** Task input **
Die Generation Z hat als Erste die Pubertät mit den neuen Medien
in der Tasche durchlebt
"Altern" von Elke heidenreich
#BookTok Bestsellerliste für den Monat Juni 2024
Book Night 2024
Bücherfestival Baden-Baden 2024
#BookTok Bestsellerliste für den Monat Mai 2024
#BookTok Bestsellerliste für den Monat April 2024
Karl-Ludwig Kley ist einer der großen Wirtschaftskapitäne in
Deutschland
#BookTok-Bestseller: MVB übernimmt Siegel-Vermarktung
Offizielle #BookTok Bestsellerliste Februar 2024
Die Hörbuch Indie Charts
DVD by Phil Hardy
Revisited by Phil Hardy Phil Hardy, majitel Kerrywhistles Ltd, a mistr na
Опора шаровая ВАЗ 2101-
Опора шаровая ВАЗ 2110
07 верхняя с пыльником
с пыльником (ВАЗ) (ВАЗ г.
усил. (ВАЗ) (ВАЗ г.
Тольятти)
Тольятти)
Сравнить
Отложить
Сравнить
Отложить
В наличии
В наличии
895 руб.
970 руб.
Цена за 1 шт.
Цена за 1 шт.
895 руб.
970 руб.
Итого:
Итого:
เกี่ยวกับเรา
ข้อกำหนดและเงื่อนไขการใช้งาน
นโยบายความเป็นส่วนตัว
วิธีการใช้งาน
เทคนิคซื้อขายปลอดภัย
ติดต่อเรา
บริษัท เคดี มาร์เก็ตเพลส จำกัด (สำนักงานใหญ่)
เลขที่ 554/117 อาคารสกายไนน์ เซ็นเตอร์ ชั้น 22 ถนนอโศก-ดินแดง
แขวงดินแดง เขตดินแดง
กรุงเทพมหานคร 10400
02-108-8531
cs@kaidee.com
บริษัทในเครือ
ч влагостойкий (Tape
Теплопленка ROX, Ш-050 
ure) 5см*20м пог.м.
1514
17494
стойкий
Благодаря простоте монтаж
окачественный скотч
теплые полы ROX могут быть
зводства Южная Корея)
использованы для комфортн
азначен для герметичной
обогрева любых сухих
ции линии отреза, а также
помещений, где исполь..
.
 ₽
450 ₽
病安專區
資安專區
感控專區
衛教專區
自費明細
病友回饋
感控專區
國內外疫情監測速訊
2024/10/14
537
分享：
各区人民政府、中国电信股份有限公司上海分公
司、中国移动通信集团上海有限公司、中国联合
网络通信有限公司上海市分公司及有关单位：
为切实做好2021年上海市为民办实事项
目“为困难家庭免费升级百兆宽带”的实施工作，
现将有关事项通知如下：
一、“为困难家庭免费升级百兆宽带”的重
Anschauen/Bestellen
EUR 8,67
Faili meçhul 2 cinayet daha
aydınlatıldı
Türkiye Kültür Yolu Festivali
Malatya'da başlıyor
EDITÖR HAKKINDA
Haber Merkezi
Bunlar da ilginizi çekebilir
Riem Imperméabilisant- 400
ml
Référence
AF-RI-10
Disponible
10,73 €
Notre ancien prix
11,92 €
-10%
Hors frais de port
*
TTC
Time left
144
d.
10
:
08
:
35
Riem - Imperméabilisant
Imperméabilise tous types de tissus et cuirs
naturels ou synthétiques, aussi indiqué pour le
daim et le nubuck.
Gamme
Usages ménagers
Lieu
--
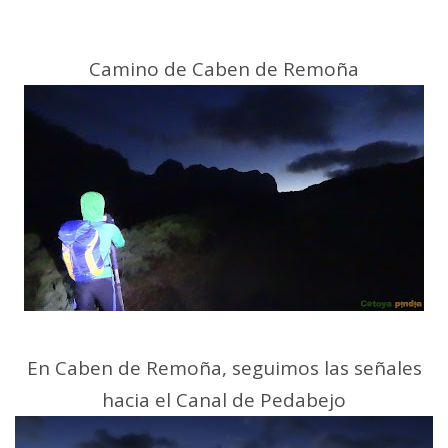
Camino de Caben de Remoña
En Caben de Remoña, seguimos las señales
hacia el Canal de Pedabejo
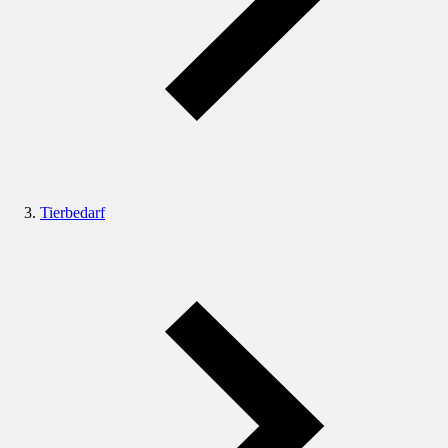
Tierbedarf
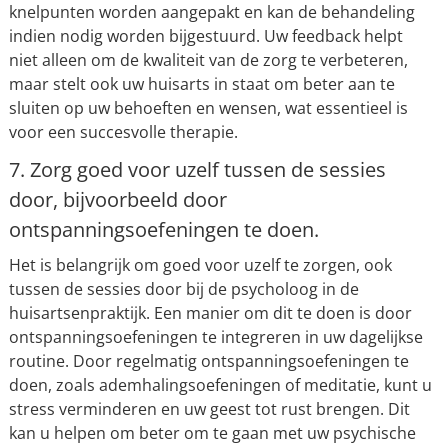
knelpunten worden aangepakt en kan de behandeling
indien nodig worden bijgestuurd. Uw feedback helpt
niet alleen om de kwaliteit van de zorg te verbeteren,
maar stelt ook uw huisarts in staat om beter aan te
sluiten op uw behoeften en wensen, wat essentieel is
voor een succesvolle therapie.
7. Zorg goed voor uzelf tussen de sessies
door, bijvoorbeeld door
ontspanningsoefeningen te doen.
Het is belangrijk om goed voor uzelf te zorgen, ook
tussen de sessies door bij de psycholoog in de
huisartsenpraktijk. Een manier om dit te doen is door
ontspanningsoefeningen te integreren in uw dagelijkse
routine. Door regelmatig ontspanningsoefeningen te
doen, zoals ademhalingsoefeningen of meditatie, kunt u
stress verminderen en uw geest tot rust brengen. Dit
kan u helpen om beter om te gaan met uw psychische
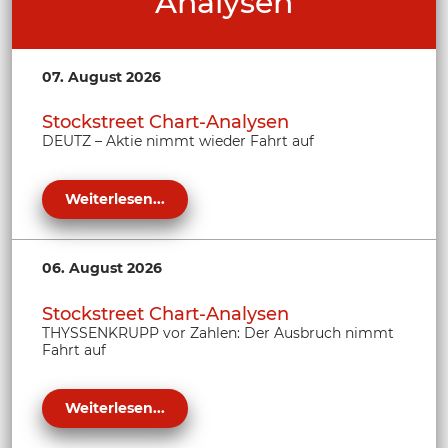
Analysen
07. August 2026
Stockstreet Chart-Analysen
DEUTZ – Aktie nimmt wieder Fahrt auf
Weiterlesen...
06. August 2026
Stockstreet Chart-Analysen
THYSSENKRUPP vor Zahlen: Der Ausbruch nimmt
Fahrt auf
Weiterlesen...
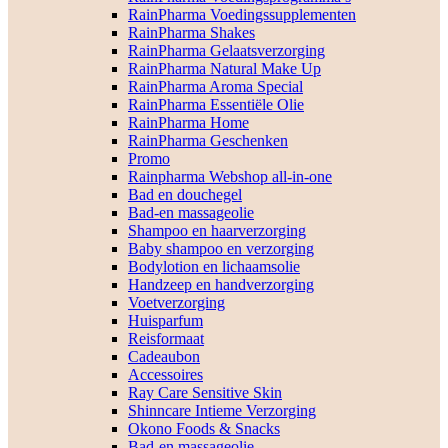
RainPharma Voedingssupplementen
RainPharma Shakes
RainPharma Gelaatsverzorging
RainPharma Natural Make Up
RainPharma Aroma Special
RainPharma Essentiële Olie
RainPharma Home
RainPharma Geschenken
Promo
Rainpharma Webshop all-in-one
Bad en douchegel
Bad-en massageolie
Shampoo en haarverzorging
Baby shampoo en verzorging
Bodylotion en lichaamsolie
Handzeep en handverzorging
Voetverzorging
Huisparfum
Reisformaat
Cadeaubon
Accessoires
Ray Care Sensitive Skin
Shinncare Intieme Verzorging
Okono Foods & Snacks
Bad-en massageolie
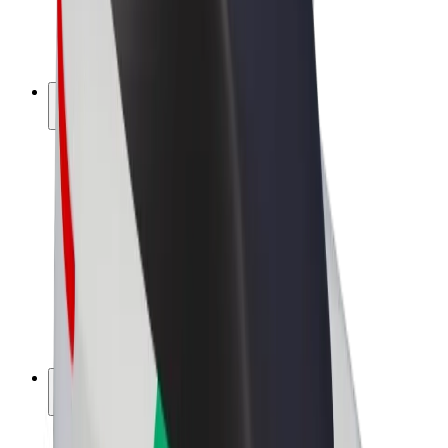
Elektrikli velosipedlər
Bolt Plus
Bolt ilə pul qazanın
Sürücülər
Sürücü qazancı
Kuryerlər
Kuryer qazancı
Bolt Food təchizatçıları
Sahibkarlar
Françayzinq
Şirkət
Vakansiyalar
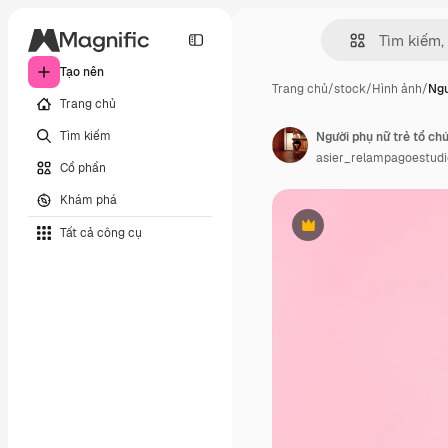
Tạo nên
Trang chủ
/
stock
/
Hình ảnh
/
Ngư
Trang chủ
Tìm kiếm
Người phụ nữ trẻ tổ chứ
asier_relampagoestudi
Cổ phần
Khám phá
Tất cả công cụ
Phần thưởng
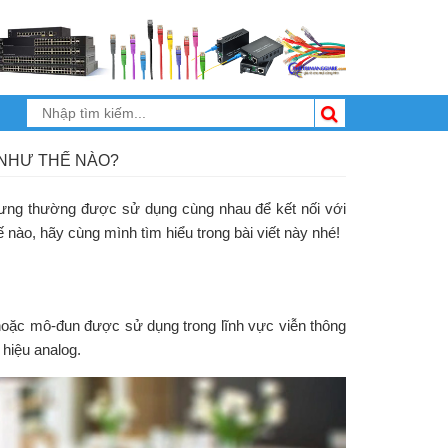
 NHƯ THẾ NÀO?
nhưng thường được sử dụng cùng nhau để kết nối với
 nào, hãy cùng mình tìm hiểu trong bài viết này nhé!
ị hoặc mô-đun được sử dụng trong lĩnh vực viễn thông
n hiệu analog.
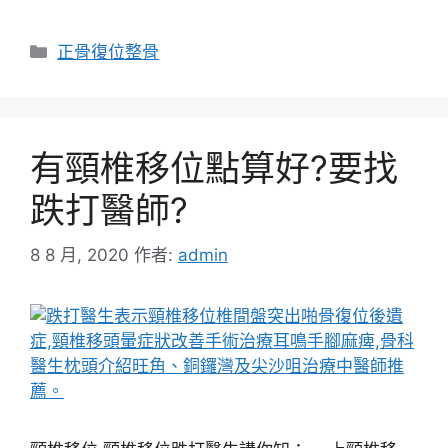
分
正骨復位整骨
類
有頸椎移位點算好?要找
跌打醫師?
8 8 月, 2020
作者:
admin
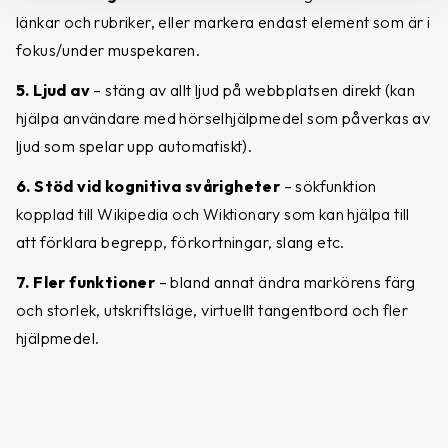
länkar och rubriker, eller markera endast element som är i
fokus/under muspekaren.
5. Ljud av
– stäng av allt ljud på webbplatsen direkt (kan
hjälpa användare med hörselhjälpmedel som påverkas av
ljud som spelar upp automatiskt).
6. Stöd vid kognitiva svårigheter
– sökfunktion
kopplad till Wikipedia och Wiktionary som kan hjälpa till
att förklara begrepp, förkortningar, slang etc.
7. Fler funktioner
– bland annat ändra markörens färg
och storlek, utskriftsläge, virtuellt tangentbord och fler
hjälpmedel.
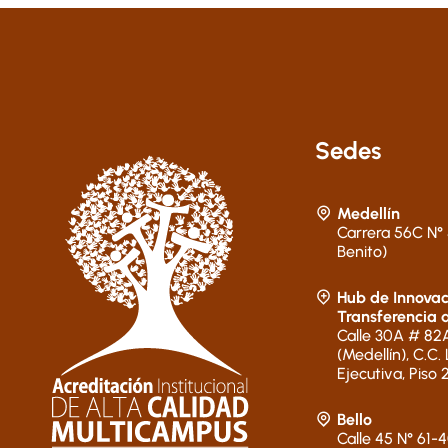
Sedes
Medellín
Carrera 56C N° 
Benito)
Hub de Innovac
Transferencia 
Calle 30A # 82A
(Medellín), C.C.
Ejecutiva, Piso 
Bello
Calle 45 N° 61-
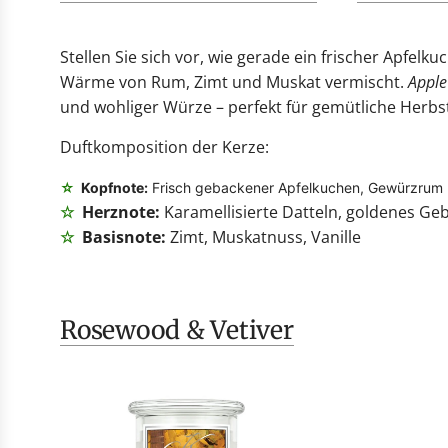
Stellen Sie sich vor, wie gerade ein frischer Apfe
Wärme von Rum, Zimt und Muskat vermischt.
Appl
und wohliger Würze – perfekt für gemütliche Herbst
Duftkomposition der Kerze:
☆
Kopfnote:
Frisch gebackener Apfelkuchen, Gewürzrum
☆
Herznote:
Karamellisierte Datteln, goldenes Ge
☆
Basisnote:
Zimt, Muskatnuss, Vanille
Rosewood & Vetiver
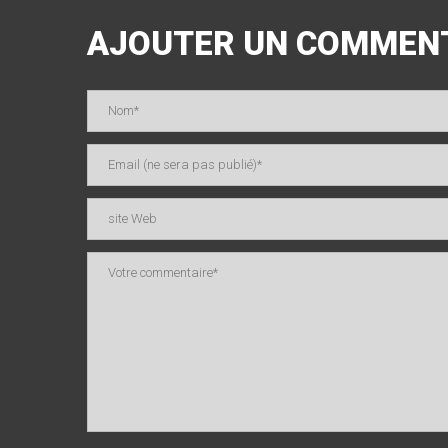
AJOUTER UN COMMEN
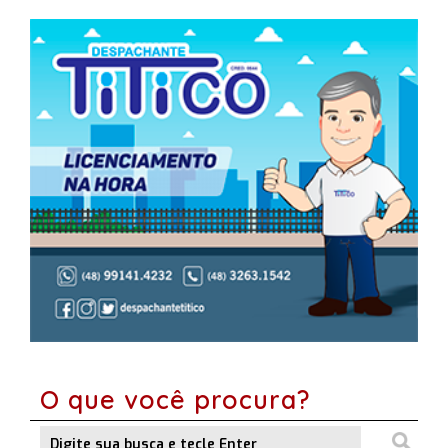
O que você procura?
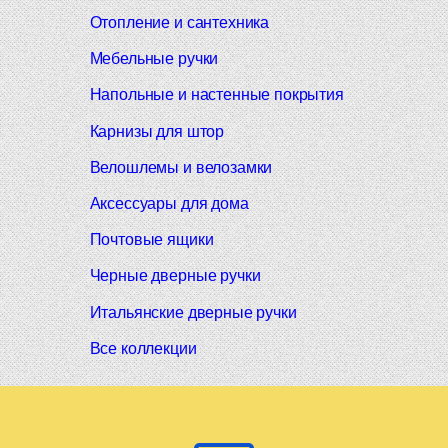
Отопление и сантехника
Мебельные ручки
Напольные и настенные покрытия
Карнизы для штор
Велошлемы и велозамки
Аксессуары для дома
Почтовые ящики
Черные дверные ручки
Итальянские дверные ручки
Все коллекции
==
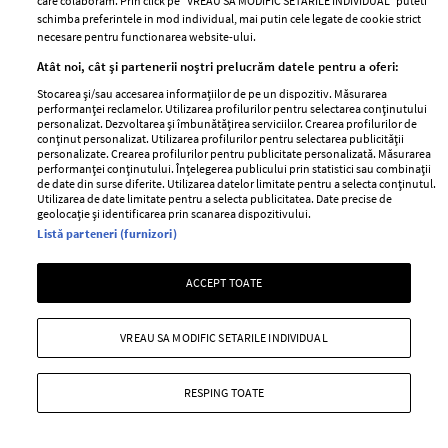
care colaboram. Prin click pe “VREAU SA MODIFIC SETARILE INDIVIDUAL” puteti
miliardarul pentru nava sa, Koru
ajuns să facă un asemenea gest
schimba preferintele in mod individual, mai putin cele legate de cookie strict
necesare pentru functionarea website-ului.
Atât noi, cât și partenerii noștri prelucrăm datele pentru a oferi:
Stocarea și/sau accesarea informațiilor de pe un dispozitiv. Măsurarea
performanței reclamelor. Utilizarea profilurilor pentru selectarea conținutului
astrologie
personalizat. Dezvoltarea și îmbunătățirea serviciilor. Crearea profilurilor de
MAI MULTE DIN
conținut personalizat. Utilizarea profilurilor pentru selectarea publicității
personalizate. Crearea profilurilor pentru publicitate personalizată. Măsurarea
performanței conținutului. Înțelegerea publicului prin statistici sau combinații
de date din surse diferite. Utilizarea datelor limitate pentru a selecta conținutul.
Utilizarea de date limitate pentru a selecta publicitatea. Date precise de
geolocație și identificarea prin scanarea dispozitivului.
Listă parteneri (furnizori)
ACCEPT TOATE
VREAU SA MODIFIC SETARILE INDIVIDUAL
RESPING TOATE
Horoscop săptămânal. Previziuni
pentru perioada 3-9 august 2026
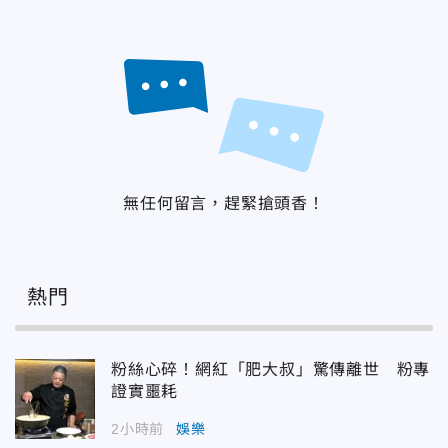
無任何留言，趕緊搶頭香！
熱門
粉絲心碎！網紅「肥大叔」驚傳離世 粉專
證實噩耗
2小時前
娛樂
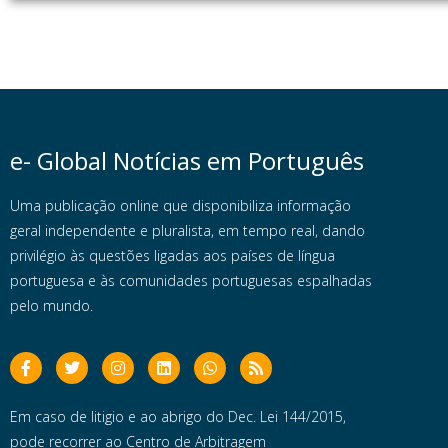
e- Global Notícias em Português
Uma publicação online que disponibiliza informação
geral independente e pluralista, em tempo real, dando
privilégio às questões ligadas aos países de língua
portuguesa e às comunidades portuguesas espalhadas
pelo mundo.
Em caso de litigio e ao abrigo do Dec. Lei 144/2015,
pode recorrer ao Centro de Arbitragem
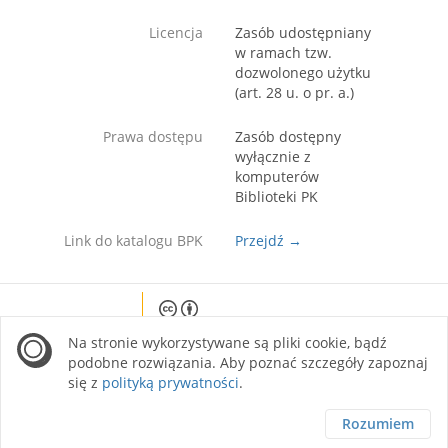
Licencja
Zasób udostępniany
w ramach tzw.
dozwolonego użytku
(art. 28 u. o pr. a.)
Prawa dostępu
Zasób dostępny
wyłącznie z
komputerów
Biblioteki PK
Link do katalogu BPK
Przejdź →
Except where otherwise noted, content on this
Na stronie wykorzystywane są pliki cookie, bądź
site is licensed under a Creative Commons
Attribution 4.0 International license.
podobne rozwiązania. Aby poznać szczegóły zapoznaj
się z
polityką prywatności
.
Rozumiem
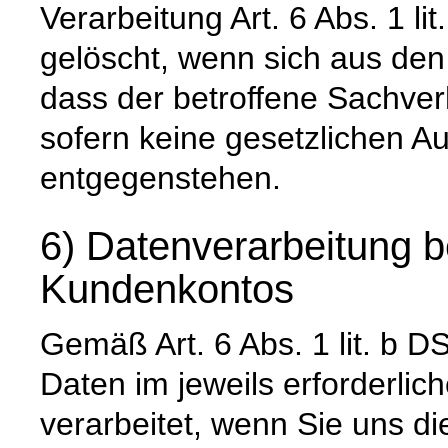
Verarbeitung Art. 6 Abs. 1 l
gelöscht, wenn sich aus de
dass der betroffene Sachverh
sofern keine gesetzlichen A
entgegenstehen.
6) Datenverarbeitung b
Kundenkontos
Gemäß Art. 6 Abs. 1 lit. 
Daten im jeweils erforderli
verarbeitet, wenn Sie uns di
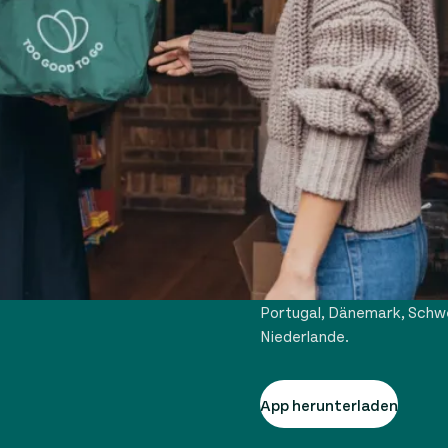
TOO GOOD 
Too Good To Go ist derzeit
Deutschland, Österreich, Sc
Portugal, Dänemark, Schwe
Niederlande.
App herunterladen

** Instructions for the task **
Wherever a line of the data holds "trong", copy that line.

** Problem solution **
 nào, hãy cùng mình tìm hiểu trong bài viết này nhé!
ị hoặc mô-đun được sử dụng trong lĩnh vực viễn thông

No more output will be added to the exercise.